"DEBT OF BLOOD"

France is giving citizenship to the African soldiers who fought its wars over 50 years ago

Quartz africa
Quartz africa

For most of the 20th century, France recruited, usually forcibly, men from its colonies in Africa fight its battles around the world. From the first world war in 1914 to the Indochina wars and Algeria’s fight for independence in the 1950s and 1960s, hundreds of thousands of Africans soldiers fought under the French flag. They were called tirailleurs, or “sharpshooters,” a name to mock their limited training.

Decades later, 28 of these former soldiers were recognized in a ceremony on April 15 where they were given French citizenship. Many of them were from Senegal, a country that sent more than a third of all of its military- age men to France to fight during World War I.

“France is proud to welcome you, just as you were proud to carry its flag, the flag of freedom,” president Francois Hollande said at the ceremony in the Elysée Palace in Paris, adding that his country owes these men a “debt of blood.” The honored veterans were between the ages of 78 and 90.

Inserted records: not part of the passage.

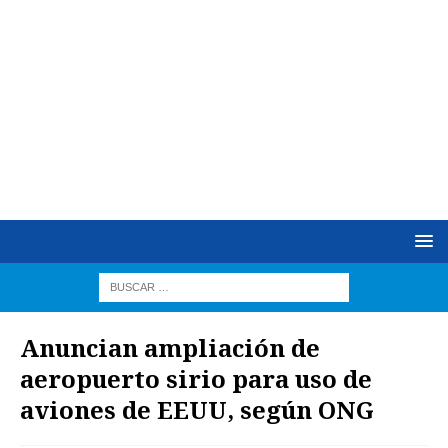
Anuncian ampliación de
aeropuerto sirio para uso de
aviones de EEUU, según ONG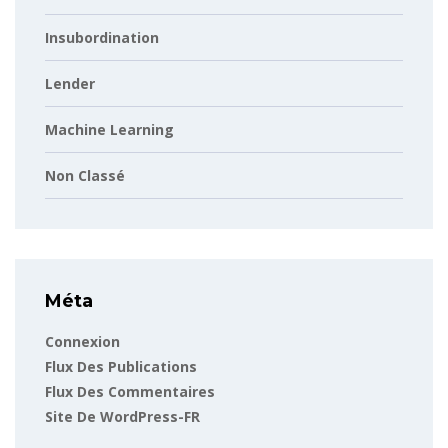
Insubordination
Lender
Machine Learning
Non Classé
Méta
Connexion
Flux Des Publications
Flux Des Commentaires
Site De WordPress-FR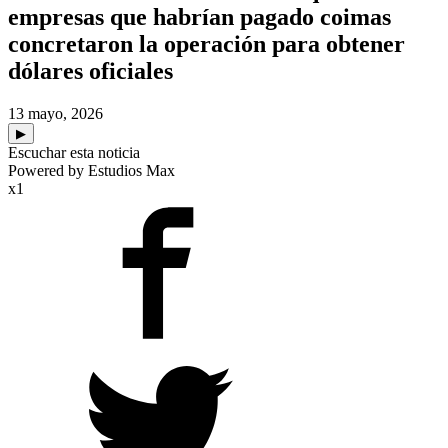
empresas que habrían pagado coimas
concretaron la operación para obtener
dólares oficiales
13 mayo, 2026
▶
Escuchar esta noticia
Powered by Estudios Max
x1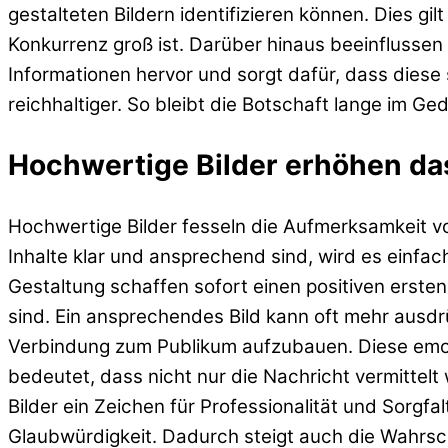
gestalteten Bildern identifizieren können. Dies gi
Konkurrenz groß ist. Darüber hinaus beeinflussen 
Informationen hervor und sorgt dafür, dass diese
reichhaltiger. So bleibt die Botschaft lange im 
Hochwertige Bilder erhöhen da
Hochwertige Bilder fesseln die Aufmerksamkeit v
Inhalte klar und ansprechend sind, wird es einfac
Gestaltung schaffen sofort einen positiven erste
sind. Ein ansprechendes Bild kann oft mehr ausdr
Verbindung zum Publikum aufzubauen. Diese emotio
bedeutet, dass nicht nur die Nachricht vermittelt
Bilder ein Zeichen für Professionalität und Sorgf
Glaubwürdigkeit. Dadurch steigt auch die Wahrsch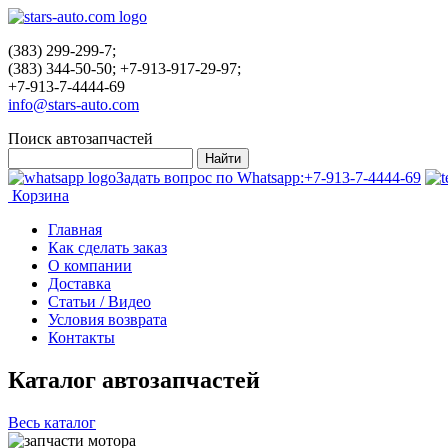
(383) 299-299-7;
(383) 344-50-50; +7-913-917-29-97;
+7-913-7-4444-69
info@stars-auto.com
Поиск автозапчастей
Задать вопрос по Whatsapp:
+7-913-7-4444-69
Корзина
Главная
Как сделать заказ
О компании
Доставка
Статьи / Видео
Условия возврата
Контакты
Каталог автозапчастей
Весь каталог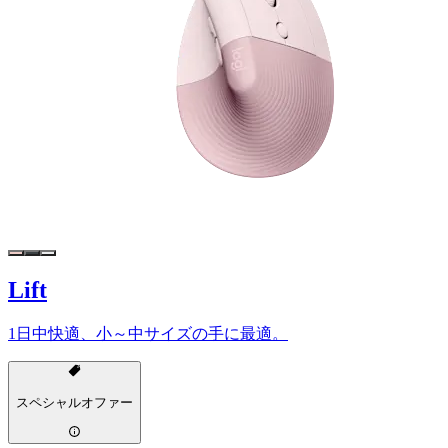
Lift
1日中快適、小～中サイズの手に最適。
スペシャルオファー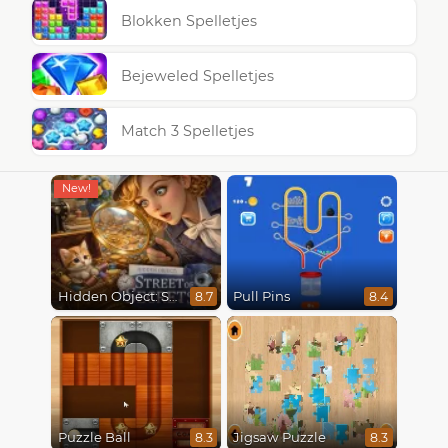
Blokken Spelletjes
Bejeweled Spelletjes
Match 3 Spelletjes
Hidden Object: Street Of Secrets
Pull Pins
8.7
8.4
Puzzle Ball
Jigsaw Puzzle
8.3
8.3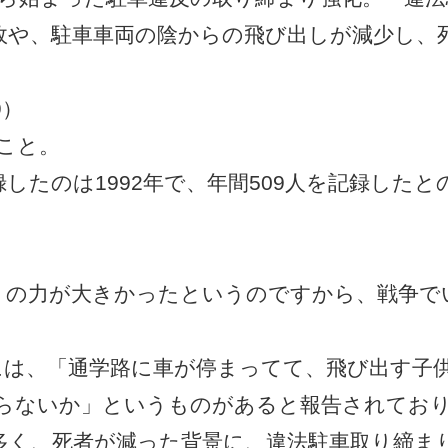
故や、駐車車両の陰からの飛び出しが減少し、
09）
のこと。
たのは1992年で、年間509人を記録したと
の力が大きかったというのですから、戦争で
には、「通学路に車が停まってて、飛び出す子
らないか」というものがあると報告されてお
多く、死者が減った背景に、違法駐車取り締ま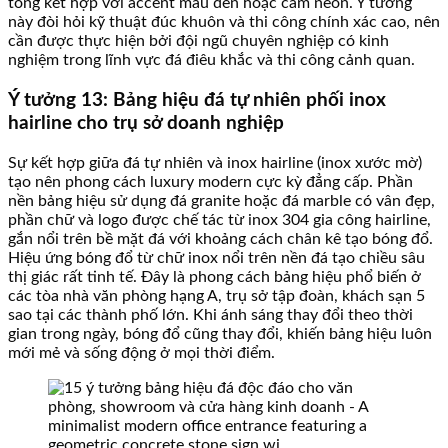
tông kết hợp với accent màu đen hoặc cam neon. Ý tưởng
này đòi hỏi kỹ thuật đúc khuôn và thi công chính xác cao, nên
cần được thực hiện bởi đội ngũ chuyên nghiệp có kinh
nghiệm trong lĩnh vực đá điêu khắc và thi công cảnh quan.
Ý tưởng 13: Bảng hiệu đá tự nhiên phối inox
hairline cho trụ sở doanh nghiệp
Sự kết hợp giữa đá tự nhiên và inox hairline (inox xước mờ)
tạo nên phong cách luxury modern cực kỳ đẳng cấp. Phần
nền bảng hiệu sử dụng đá granite hoặc đá marble có vân đẹp,
phần chữ và logo được chế tác từ inox 304 gia công hairline,
gắn nổi trên bề mặt đá với khoảng cách chân kê tạo bóng đổ.
Hiệu ứng bóng đổ từ chữ inox nổi trên nền đá tạo chiều sâu
thị giác rất tinh tế. Đây là phong cách bảng hiệu phổ biến ở
các tòa nhà văn phòng hạng A, trụ sở tập đoàn, khách sạn 5
sao tại các thành phố lớn. Khi ánh sáng thay đổi theo thời
gian trong ngày, bóng đổ cũng thay đổi, khiến bảng hiệu luôn
mới mẻ và sống động ở mọi thời điểm.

The term is steeped in meaning. French colonial government and military used to say its colonial subjects owed the country a “blood tax” for its rule. Colonial soldiers responded by saying France owed them a “blood debt.”

Yoro Diao, (C), 88, waits with other veterans during President Francois Hollande's speech (not pictured) as part of a ceremony to award French citizenship to former Senegalese riflemen veterans at the Elysee Palace in Paris, France, 15 April 2017.
York Diao (center), 88, a former Senegalese rifleman, listens to a speech by French president Francois Hollande. (EPA/Christophe Petit)

Critics and leaders in former French colonies say that France has never really recognized or compensated the African soldiers that fought for the country. That has soured relations between African countries and France to this day.

“There is a long history there, and it includes racism and exploitation, and even violence when soldiers advocated for better treatment and pay that they thought was rightfully theirs,” says Richard Fogarty, a historian of modern France at the University of Albany in New York.

A group of West African soldiers stationed at camp in Thiaroye, Senegal, mutinied in 1944, demanding equal pay and the same treatment as their French counterparts. French soldiers fired on them, killing up to 400 men. Their mass grave still hasn’t been found.

After African colonies gained independence in the 1960s, France froze military pensions, citing cheaper living costs in Africa. While a French military veteran received €690 a month in 2006 (about $850 then), a sub-Saharan African or North African soldier got about €61. Former colonial solders were allowed to stay in France but could only go home for three months a year.

French President Francois Hollande (C-R)shakes hands with veterans during a ceremony to award French citizenship to former Senegalese riflemen veterans at the Elysee Palace in Paris, France, 15 April 2017.
Hollande with veterans during the ceremony at the Elysée Palace in Paris. (EPA/Christophe Petit)

Over the past few decades, activists have gained some ground. The 2006 French film Indigènes, about a group of North African soldiers in France during World War II, dramatized the contributions of colonial soldiers in France’s liberation. More than half of French forces in Italy and France between 1943 and 1944 came from African colonies, and at least 40,000 died.

After seeing the film, then president Jacques Chirac promised to “do something” to honor these soldiers. In 2010, France granted full military pensions to 30,000 surviving colonial veterans from Africa.

Today, those that have been given citizenship can now travel freely between France and their homes in Africa. Aissatou Seck, a deputy mayor of a suburb in Paris who has been campaigning for the rights of African veterans, says there are hundreds of citizenship applications that Hollande has promised to process.

Whether that will be enough is unclear. “I’m not sure France can ever fully repay that debt, but these moves to try to do so are certainly better than nothing,” says Fogarty.